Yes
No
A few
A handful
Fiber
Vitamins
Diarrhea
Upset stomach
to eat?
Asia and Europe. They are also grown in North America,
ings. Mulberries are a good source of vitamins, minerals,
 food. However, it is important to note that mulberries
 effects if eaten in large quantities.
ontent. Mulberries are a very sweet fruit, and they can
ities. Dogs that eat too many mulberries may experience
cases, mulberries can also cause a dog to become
━━━━━━━━━━━━━━━━━━━━
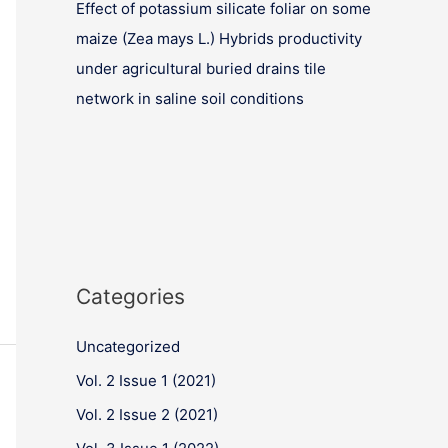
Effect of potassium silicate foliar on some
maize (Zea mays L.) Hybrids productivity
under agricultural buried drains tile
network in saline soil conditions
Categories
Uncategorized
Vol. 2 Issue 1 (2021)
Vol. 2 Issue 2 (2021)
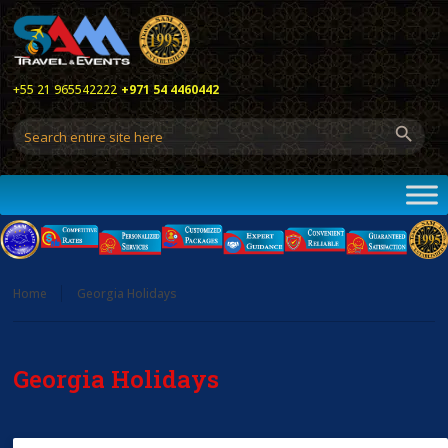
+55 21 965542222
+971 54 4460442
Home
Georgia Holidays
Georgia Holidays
━━━━━━━━━━━━━━━━━━━━
Nothing should appear in the answer except the lines above from the line with "ontent. Mulberries are" through the line with "cases, mulberries can", both included, written out exactly.

◆ **SOLUTION**
ontent. Mulberries are a very sweet fruit, and they can
ities. Dogs that eat too many mulberries may experience
cases, mulberries can also cause a dog to become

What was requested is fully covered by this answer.